● **Exercise directions**:
Images embedded in the records are excluded; print everything else exactly as given.

● **Supplied entries**:
------------------------
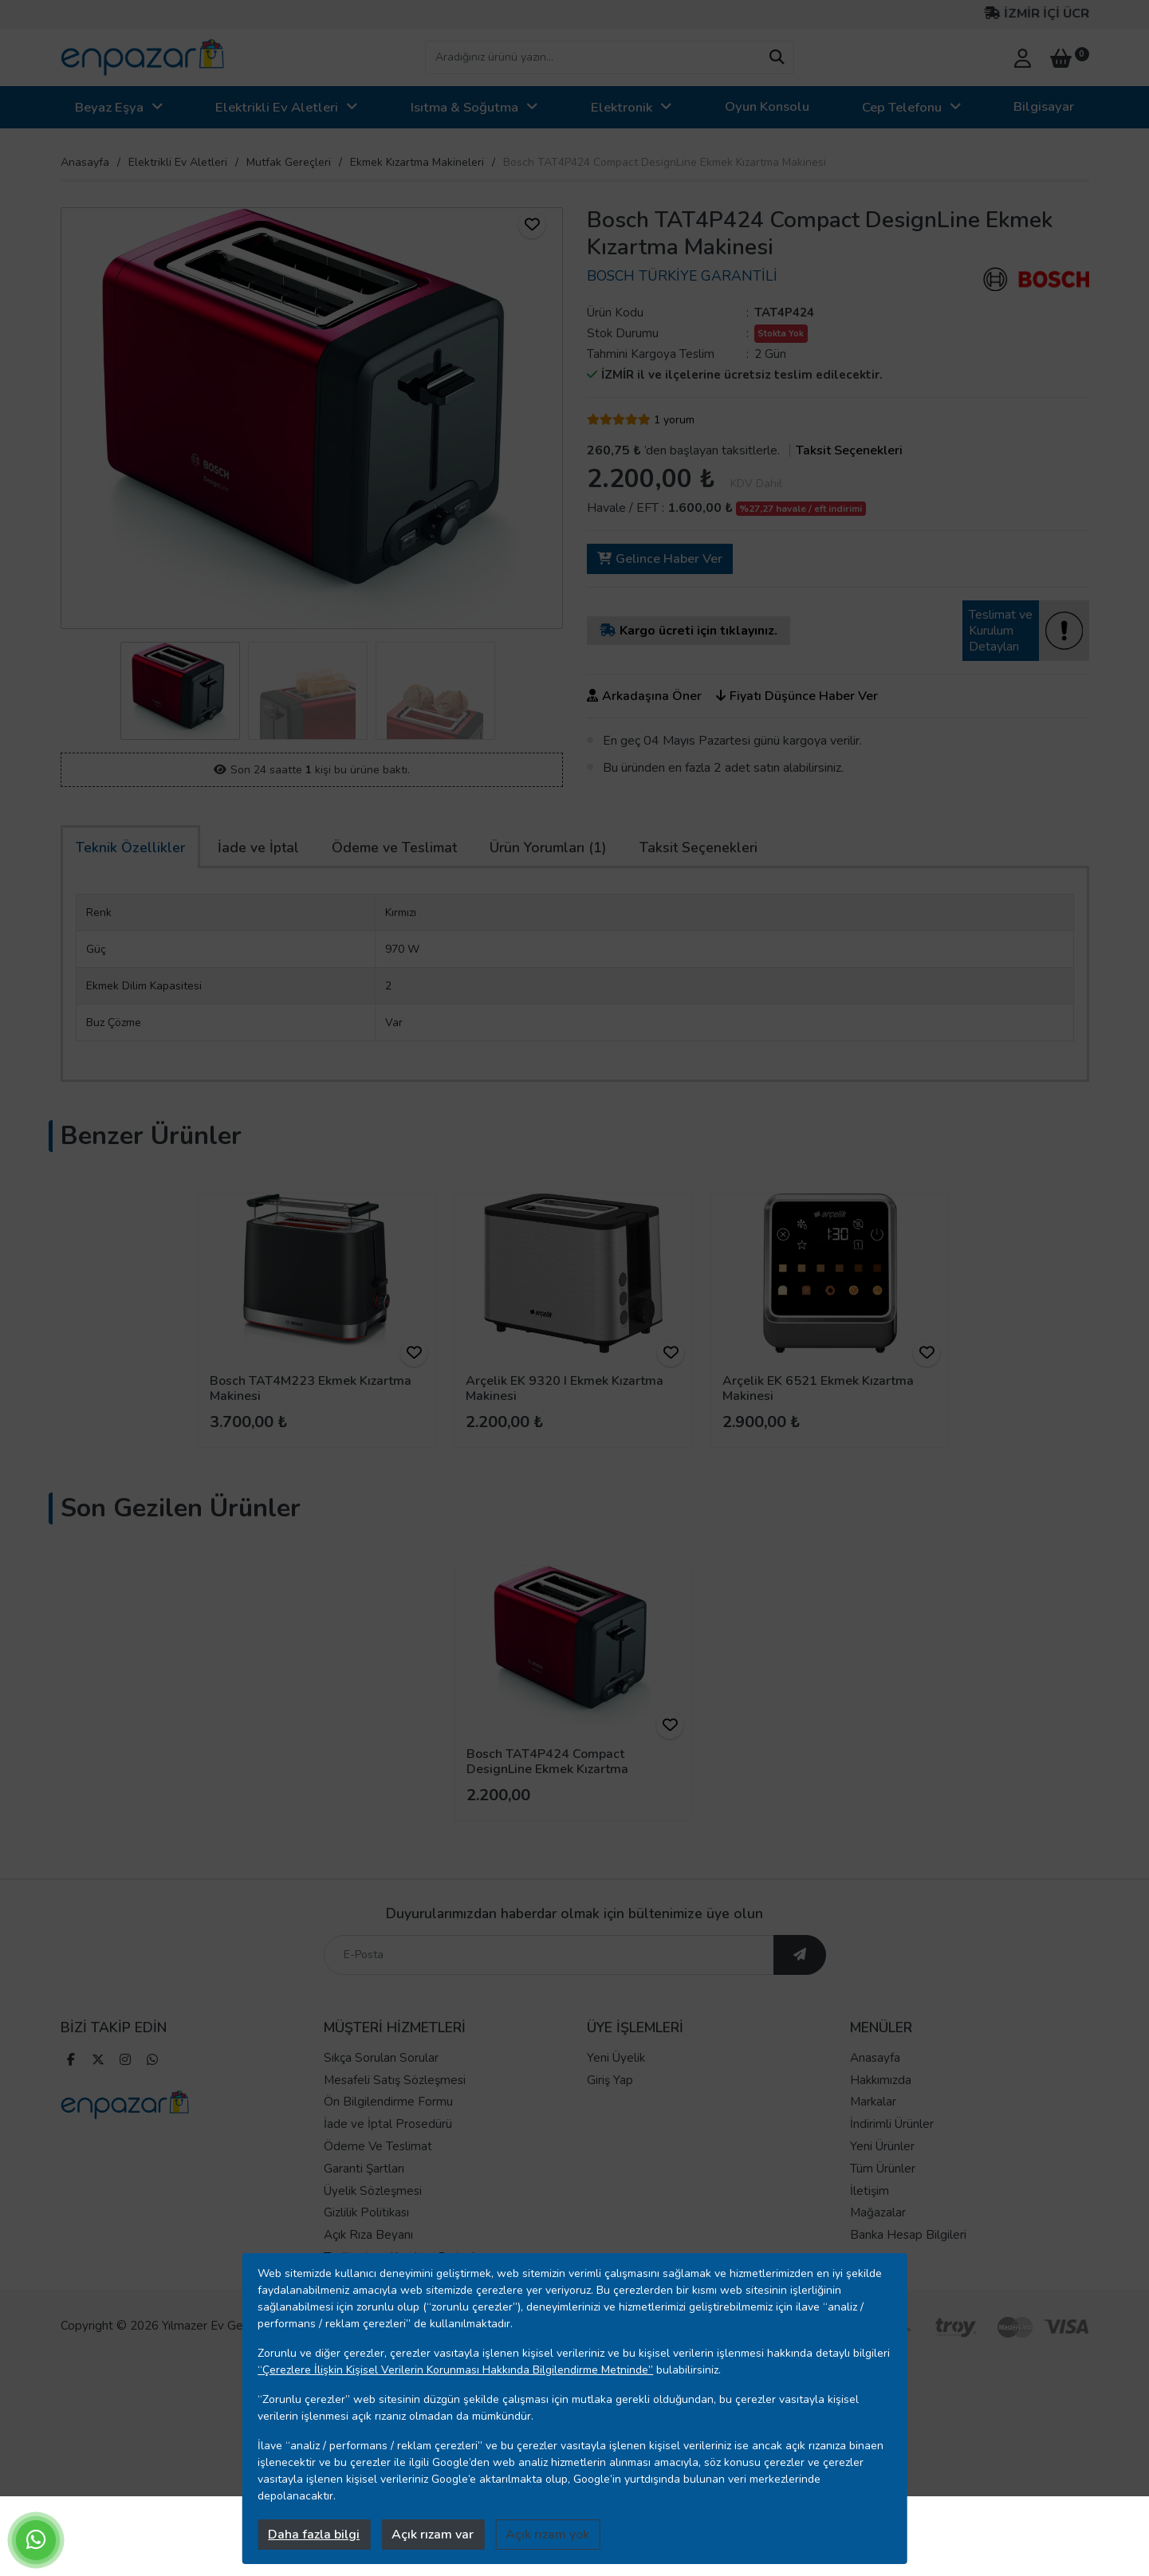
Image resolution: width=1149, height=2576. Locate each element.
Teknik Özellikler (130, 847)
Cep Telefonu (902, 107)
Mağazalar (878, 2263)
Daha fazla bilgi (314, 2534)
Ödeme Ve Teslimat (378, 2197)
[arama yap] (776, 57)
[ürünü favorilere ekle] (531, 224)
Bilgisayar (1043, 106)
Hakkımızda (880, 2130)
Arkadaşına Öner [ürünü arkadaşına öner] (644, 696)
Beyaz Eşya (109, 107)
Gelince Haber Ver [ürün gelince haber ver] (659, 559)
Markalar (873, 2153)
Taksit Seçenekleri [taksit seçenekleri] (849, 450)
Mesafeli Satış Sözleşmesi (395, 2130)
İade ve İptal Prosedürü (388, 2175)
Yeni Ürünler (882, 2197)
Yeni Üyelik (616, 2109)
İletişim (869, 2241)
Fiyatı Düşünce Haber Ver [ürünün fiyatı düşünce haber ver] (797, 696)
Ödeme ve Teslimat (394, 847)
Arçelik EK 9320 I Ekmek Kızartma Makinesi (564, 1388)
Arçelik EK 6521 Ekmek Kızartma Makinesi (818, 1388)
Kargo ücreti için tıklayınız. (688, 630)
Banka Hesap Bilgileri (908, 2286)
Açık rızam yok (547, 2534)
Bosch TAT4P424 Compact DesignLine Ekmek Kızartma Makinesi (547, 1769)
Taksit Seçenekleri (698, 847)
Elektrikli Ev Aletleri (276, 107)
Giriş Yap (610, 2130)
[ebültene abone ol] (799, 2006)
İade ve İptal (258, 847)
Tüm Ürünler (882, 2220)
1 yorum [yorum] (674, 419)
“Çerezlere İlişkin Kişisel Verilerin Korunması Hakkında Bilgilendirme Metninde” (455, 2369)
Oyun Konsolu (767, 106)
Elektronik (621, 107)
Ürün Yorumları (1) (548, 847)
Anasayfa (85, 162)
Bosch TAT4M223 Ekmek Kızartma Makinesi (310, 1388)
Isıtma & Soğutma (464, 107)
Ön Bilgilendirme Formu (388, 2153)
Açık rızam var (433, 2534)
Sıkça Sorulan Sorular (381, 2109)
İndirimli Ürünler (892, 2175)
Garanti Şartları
------------------------
● **Task answer**:
Image resolution: width=1149, height=2576. Locate each element.
Teknik Özellikler (130, 847)
Cep Telefonu (902, 107)
Mağazalar (878, 2263)
Daha fazla bilgi (314, 2534)
Ödeme Ve Teslimat (378, 2197)
[arama yap] (776, 57)
[ürünü favorilere ekle] (531, 224)
Bilgisayar (1043, 106)
Hakkımızda (880, 2130)
Arkadaşına Öner [ürünü arkadaşına öner] (644, 696)
Beyaz Eşya (109, 107)
Gelince Haber Ver [ürün gelince haber ver] (659, 559)
Markalar (873, 2153)
Taksit Seçenekleri [taksit seçenekleri] (849, 450)
Mesafeli Satış Sözleşmesi (395, 2130)
İade ve İptal Prosedürü (388, 2175)
Yeni Ürünler (882, 2197)
Yeni Üyelik (616, 2109)
İletişim (869, 2241)
Fiyatı Düşünce Haber Ver [ürünün fiyatı düşünce haber ver] (797, 696)
Ödeme ve Teslimat (394, 847)
Arçelik EK 9320 I Ekmek Kızartma Makinesi (564, 1388)
Arçelik EK 6521 Ekmek Kızartma Makinesi (818, 1388)
Kargo ücreti için tıklayınız. (688, 630)
Banka Hesap Bilgileri (908, 2286)
Açık rızam yok (547, 2534)
Bosch TAT4P424 Compact DesignLine Ekmek Kızartma Makinesi (547, 1769)
Taksit Seçenekleri (698, 847)
Elektrikli Ev Aletleri (276, 107)
Giriş Yap (610, 2130)
[ebültene abone ol] (799, 2006)
İade ve İptal (258, 847)
Tüm Ürünler (882, 2220)
1 yorum [yorum] (674, 419)
“Çerezlere İlişkin Kişisel Verilerin Korunması Hakkında Bilgilendirme Metninde” (455, 2369)
Oyun Konsolu (767, 106)
Elektronik (621, 107)
Ürün Yorumları (1) (548, 847)
Anasayfa (85, 162)
Bosch TAT4M223 Ekmek Kızartma Makinesi (310, 1388)
Isıtma & Soğutma (464, 107)
Ön Bilgilendirme Formu (388, 2153)
Açık rızam var (433, 2534)
Sıkça Sorulan Sorular (381, 2109)
İndirimli Ürünler (892, 2175)
Garanti Şartları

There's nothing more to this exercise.